Ximena Moreno¹, Marcos Trajano2, Fabiana Peneireiro3, Rafael Barros4, Nelson Filice de Barros5
1 Pesquisadora bolsista FIOCRUZ Brasília. Mestre em Gestão e Planejamento Ambiental. Brasília. Brasil. ORCID: https://orcid.org/0000 0001-7906-387X. E-mail: xmorenosepulveda82@gmail.com
2Secretaria de Estado de Saúde do DF. Médico de Família e Comunidade. Especialista em Gestão da Clínica. Brasília, Brasil. ORCID: https://orcid.org/0000-0002-0709-6063 . E-mail: trajano.bindu@gmail.com
3 Mutirão Agroflorestal. Doutora em Educação. Brasília, Brasil. ORCID: https://orcid.org/0000-0003-2449-2938. E-mail: fabiana_agroeco@yahoo.com.br
4 Pesquisador bolsista FIOCRUZ Brasília. Educador físico. Especialista em Florestas Urbanas. Brasília. Brasil. E-mail: rafafbarros@gmail.com
5LAPACIS/Unicamp, Laboratório de Práticas Alternativas Complementares e Integrativas em Saúde/Unicamp. Campinas, Brasil. Doutor em Saúde Coletiva pela Unicamp. Campinas, SP, Brasil. ORCID: https://orcid.org/0000-0002-2389-0056. E-mail: nelfel@uol.com
Recebido em: 27 mar 2025 - Aceito em: 28 ago 2025 - Publicado em: 01 nov 2025
Resumo
A emergência climática representa uma ameaça global que exige ações imediatas para mitigar seus impactos devastadores. Os Hortos Agroflorestais Medicinais Biodinâmicos (HAMB) são equipamentos de saúde que integram práticas agroecológicas, saberes e comunidades, promovendo cuidado e aprendizado em diferentes territórios.
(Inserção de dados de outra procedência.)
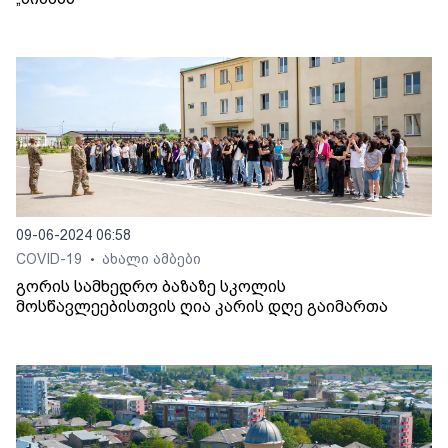
09-06-2024 06:58
COVID-19
ახალი ამბები
•
გორის სამხედრო ბაზაზე სკოლის
მოსწავლეებისთვის ღია კარის დღე გაიმართა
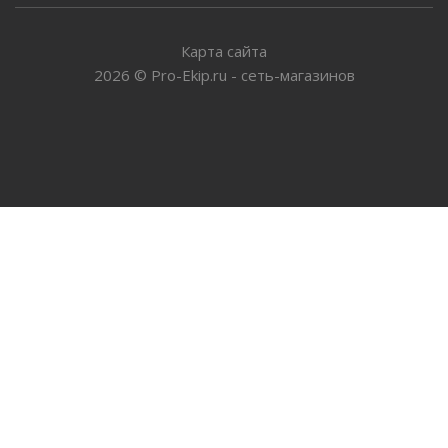
Карта сайта
2026
©
Pro-Ekip.ru - сеть-магазинов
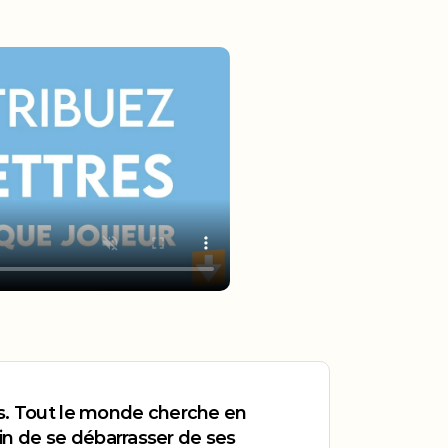
s. Tout le monde cherche en 
 de se débarrasser de ses 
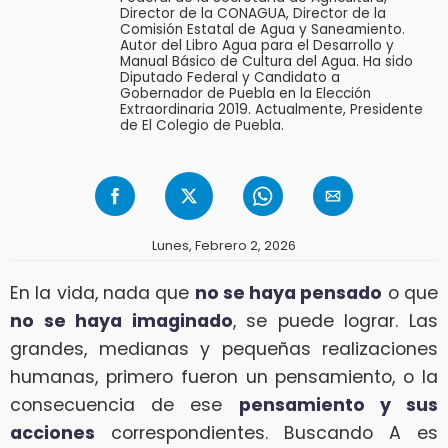
Director de la CONAGUA, Director de la
Comisión Estatal de Agua y Saneamiento.
Autor del Libro Agua para el Desarrollo y
Manual Básico de Cultura del Agua. Ha sido
Diputado Federal y Candidato a
Gobernador de Puebla en la Elección
Extraordinaria 2019. Actualmente, Presidente
de El Colegio de Puebla.
Lunes, Febrero 2, 2026
En la vida, nada que
no se haya pensado
o que
no se haya imaginado
, se puede lograr. Las
grandes, medianas y pequeñas realizaciones
humanas, primero fueron un pensamiento, o la
consecuencia de ese
pensamiento y sus
acciones
correspondientes. Buscando A es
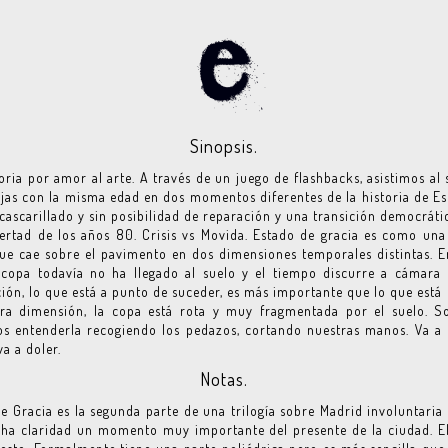
Sinopsis.
oria por amor al arte. A través de un juego de flashbacks, asistimos al
jas con la misma edad en dos momentos diferentes de la historia de E
cascarillado y sin posibilidad de reparación y una transición democráti
bertad de los años 80. Crisis vs Movida. Estado de gracia es como un
que cae sobre el pavimento en dos dimensiones temporales distintas. 
a copa todavía no ha llegado al suelo y el tiempo discurre a cámara 
ión, lo que está a punto de suceder, es más importante que lo que está
tra dimensión, la copa está rota y muy fragmentada por el suelo. S
 entenderla recogiendo los pedazos, cortando nuestras manos. Va a 
va a doler.
Notas.
e Gracia es la segunda parte de una trilogía sobre Madrid involuntaria
ha claridad un momento muy importante del presente de la ciudad. E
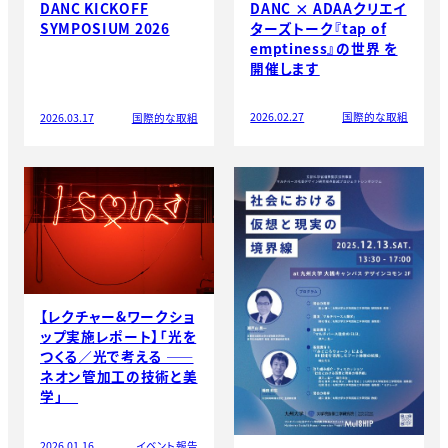
DANC × ADAAクリエイ
DANC KICKOFF
ターズトーク『tap of
SYMPOSIUM 2026
emptiness』の世界 を
開催します
2026.02.27
国際的な取組
2026.03.17
国際的な取組
【レクチャー&ワークショ
ップ実施レポート】「光を
つくる／光で考える ——
ネオン管加工の技術と美
学」
2026.01.16
イベント報告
A Rede HAMB (RHAMB) é formada por 31 hortos no DF, nos quais, semanalmente, acontecem mutirões de plantio, colheitas, oficinas com plantas medicinais, encontros comunitários, trocas cooperativas, integração entre comunidade e sistema de saúde, enfrentamento das desigualdades socioambientais e cuidado com o meio ambiente. A pedagogia desenvolvida na RHAMB é da aprendizagem para a emancipação e, com base nos preceitos agroecológicos, as plantas alimentícias e medicinais são cultivadas com insumos biodinâmicos não tóxicos. Na simultaneidade da transformação do ambiente para o plantio transformam-se os corpos dos participantes que, transformados, envolvem-se no manejo para produzir saúde planetária e bem-estar para todos.
Palavras-chave: Hortos Agroflorestais Medicinais Biodinâmicos, Serviços ambientais, Promoção da saúde, Direito à cidade.
Abstract
The climate emergency represents a global threat that requires immediate action to mitigate its devastating impacts. Biodynamic Medicinal Agroforestry Gardens (HAMB) are health facilities that integrate agroecological practices, knowledge and communities, promoting care and learning in different territories. The HAMB Network (RHAMB) is made up of 31 gardens in the Federal District, in which there are weekly planting sessions, harvests, workshops with medicinal plants, community meetings, cooperative exchanges, integration between the community and the health system, tackling socio-environmental inequalities and caring for the environment. The pedagogy developed at RHAMB is one of learning for emancipation and, based on agroecological precepts, the food and medicinal plants are grown with non-toxic biodynamic inputs. The simultaneous transformation of the environment for planting transforms the bodies of the participants, who become involved in the management to produce planetary health and well-being for all.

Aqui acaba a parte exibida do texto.